Decision At Fort Drum Could Cripple Taxi Cab CompaniesPosted: Updated:
Right now 11 cab companies do business on Fort Drum. But come October, Fort Drum will pare that down to just one company.
"Our business is 98 percent of Fort Drum," said Alan Johnson, who has owned East Coast Taxi for 15 years.
Right now, he and other cabs companies are able to pick up passengers on Fort Drum because they have credentials. But in two weeks, Fort Drum will choose just one of 11 cab companies to service the army post.
"It will destroy the business.

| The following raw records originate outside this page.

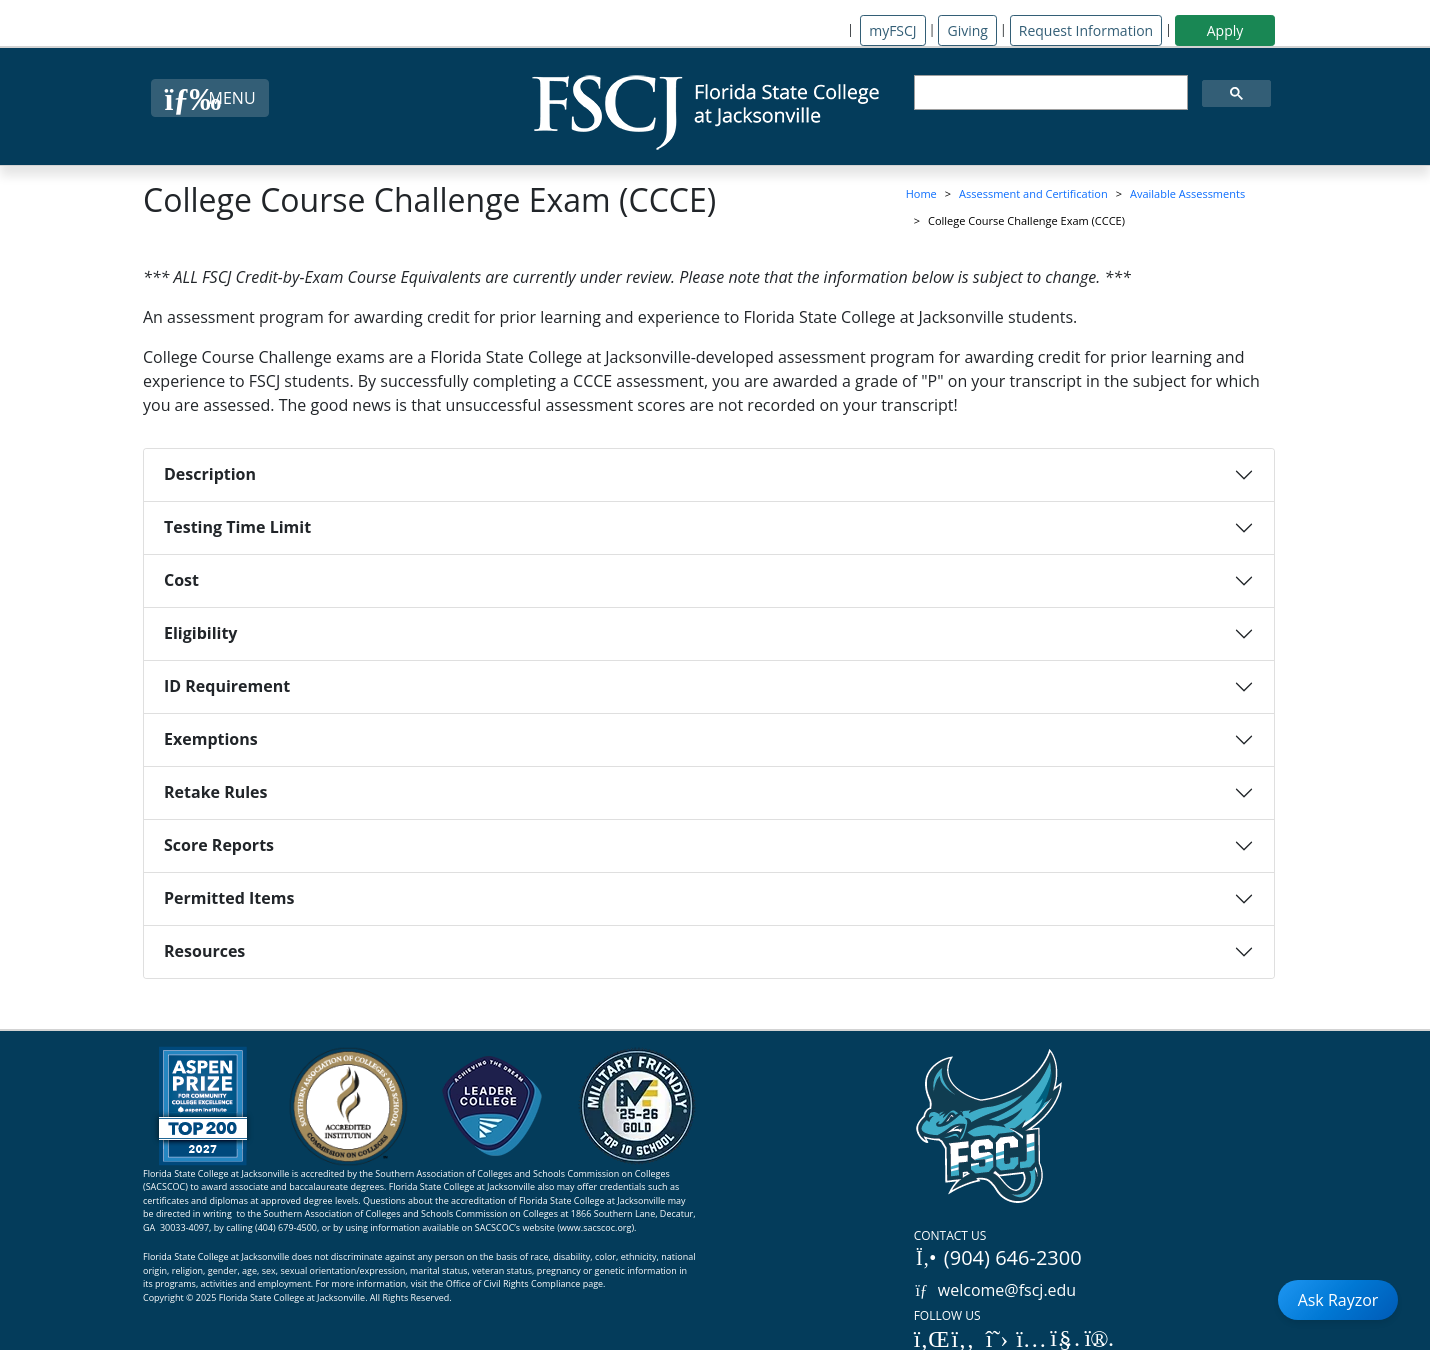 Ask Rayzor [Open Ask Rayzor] (1338, 1300)
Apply (1225, 30)
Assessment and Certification (1033, 193)
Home (921, 193)
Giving (967, 30)
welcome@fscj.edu (995, 1290)
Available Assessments (1187, 193)
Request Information (1086, 30)
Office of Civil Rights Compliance (513, 1283)
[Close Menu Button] (209, 98)
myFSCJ (892, 30)
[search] (1049, 93)
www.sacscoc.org (596, 1227) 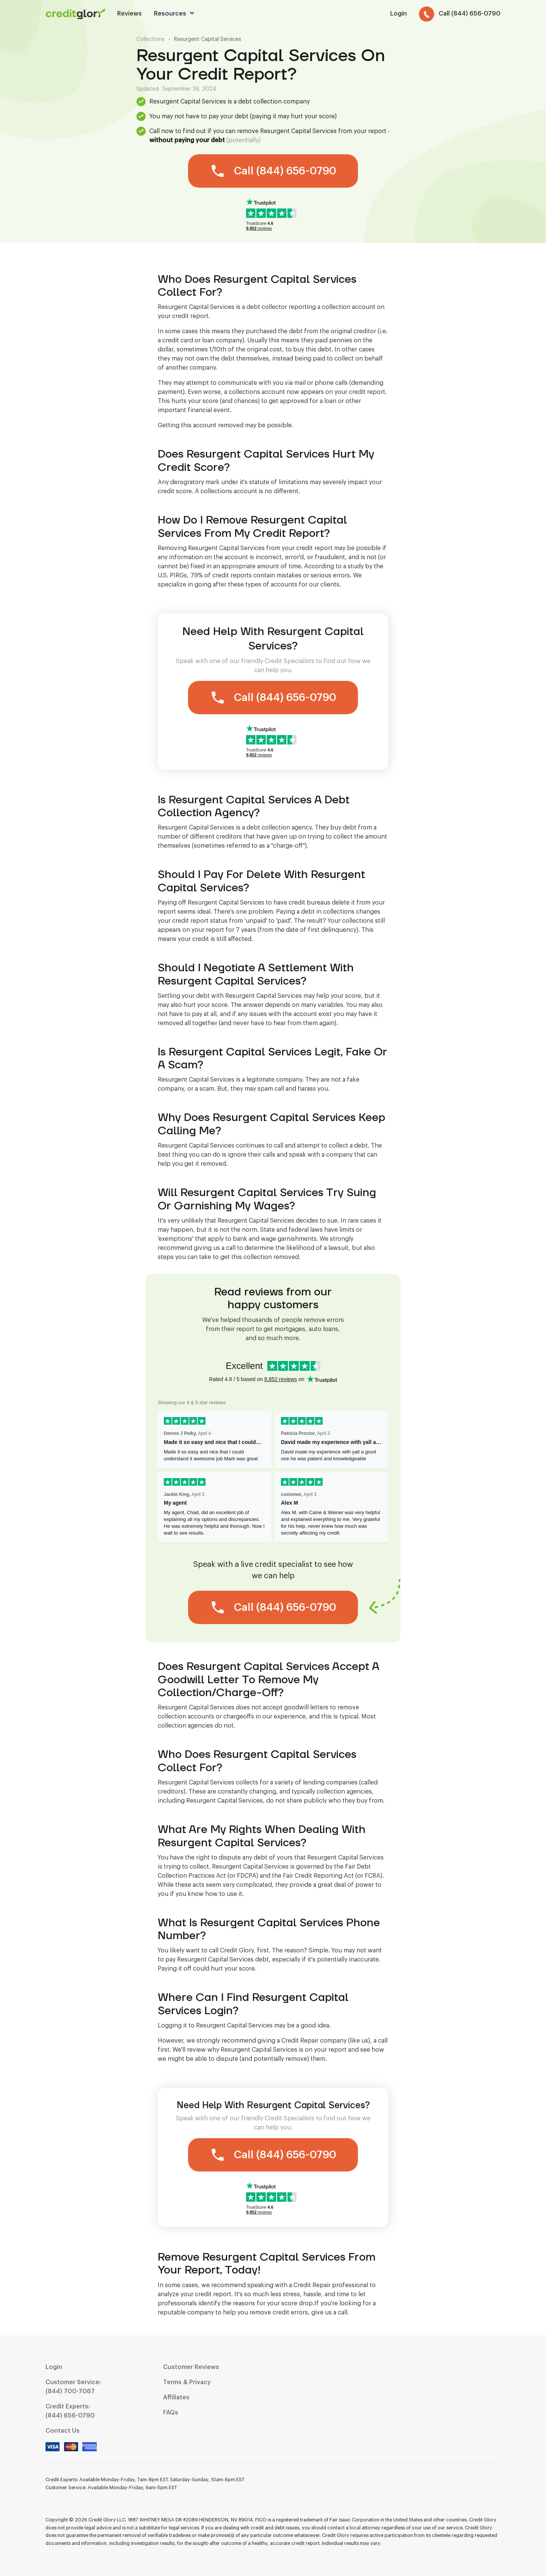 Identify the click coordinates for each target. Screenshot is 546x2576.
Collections (150, 39)
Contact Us (63, 2431)
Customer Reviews (191, 2367)
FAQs (170, 2413)
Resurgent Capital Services (207, 39)
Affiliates (176, 2397)
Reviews (129, 14)
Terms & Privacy (187, 2382)
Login (54, 2367) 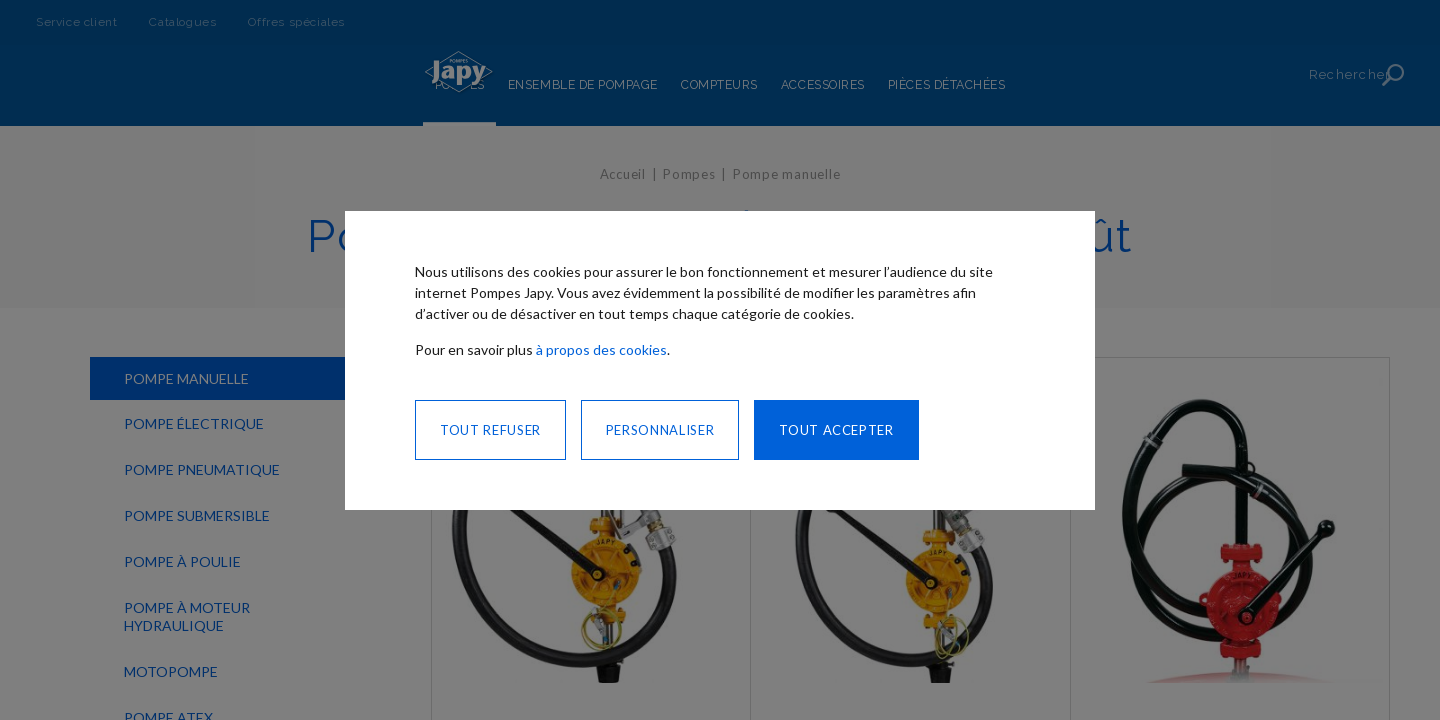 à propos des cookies (601, 349) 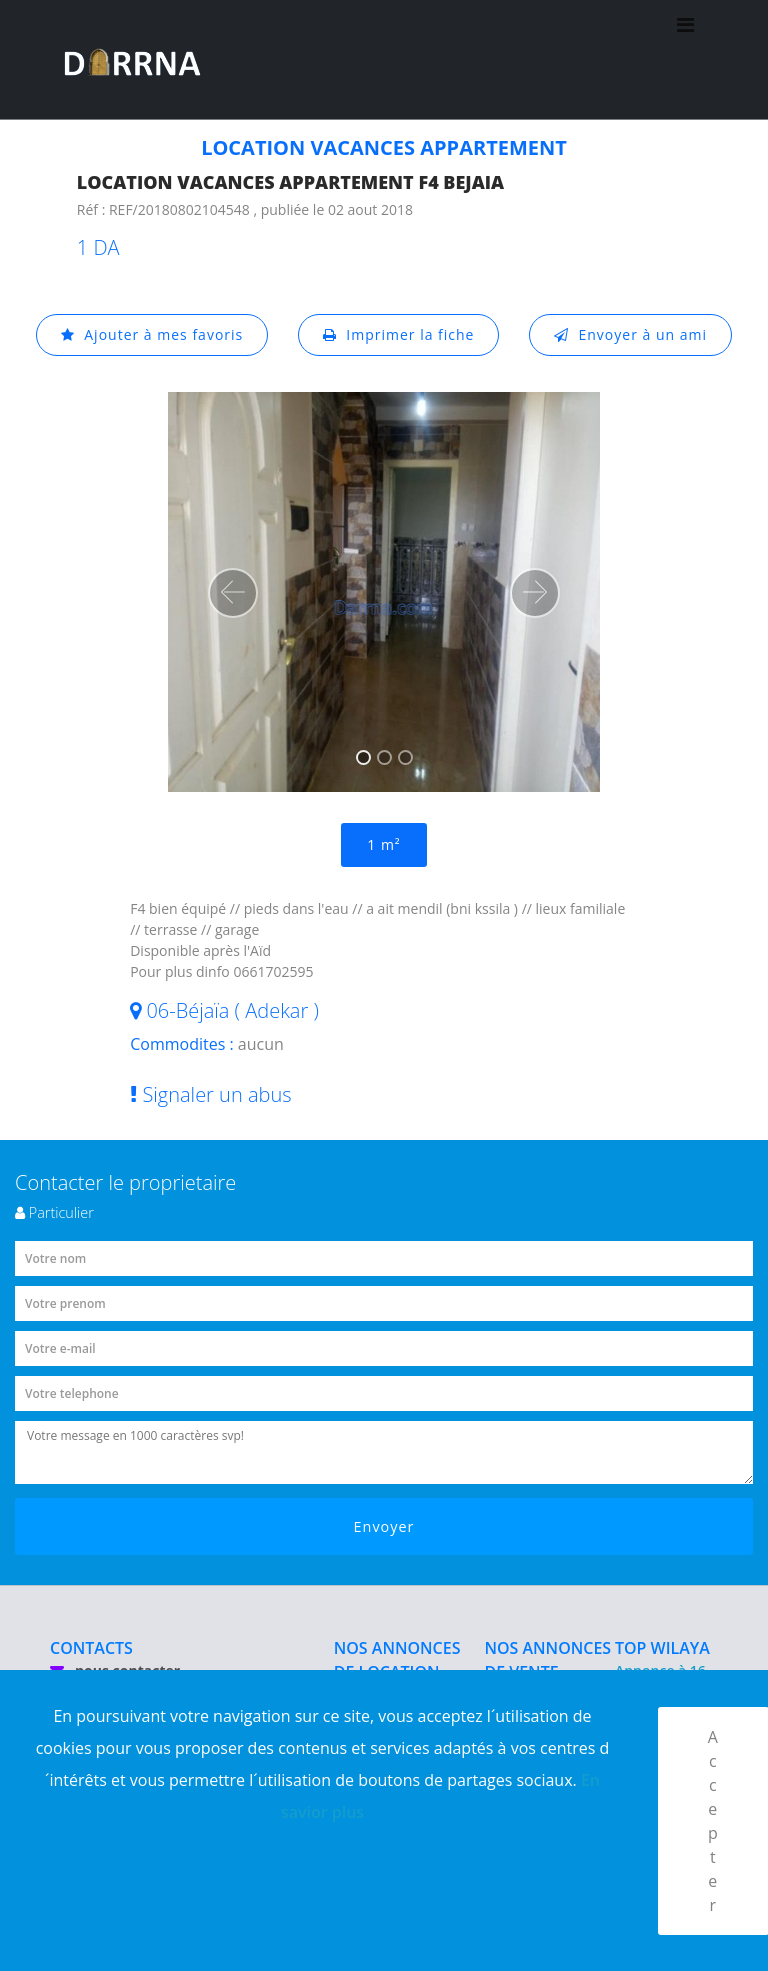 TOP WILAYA (662, 1648)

Even though I live in Watertown, running a business here, I've always been dedicated to Fort Drum, you know, so it will be devastating," said Johnson.
Cab companies have all been sent a contract by the Army and Air Force Exchange Services, which regulates companies that do business on post.
The contact would allow a single cab company to pick up passengers on Fort Drum for five years. An official with the Army and Air Force Exchange Services says it's doing this to have more oversight on who's picking up people on post.
"This way, they maintain higher standards of the the vehicle, the driver and you can kind of tighten up the system a little bit and make sure that, you know, our service members that are getting in these cabs that it's gonna be a safe cab and it's gonna be a safe driver," said Chris Ward, AFFES senior public relations manager.
However, the cab company that's chosen will have to give a portion of its business sales to the Army and Air Force Exchange Services.
Michael Kampney, who owns JNL Taxi, says he won't be submitting a contract to operate on post. But without getting passengers from Fort Drum, he says his business will take a major hit.
"Probably yearly we'd probably be looking at $100,000," said Kampaney.
We also reached out to some other cab companies. One owner told us he will be submitting a contract to the Army and Air Force Exchange Services, but doesn't understand why it just wants to use one company.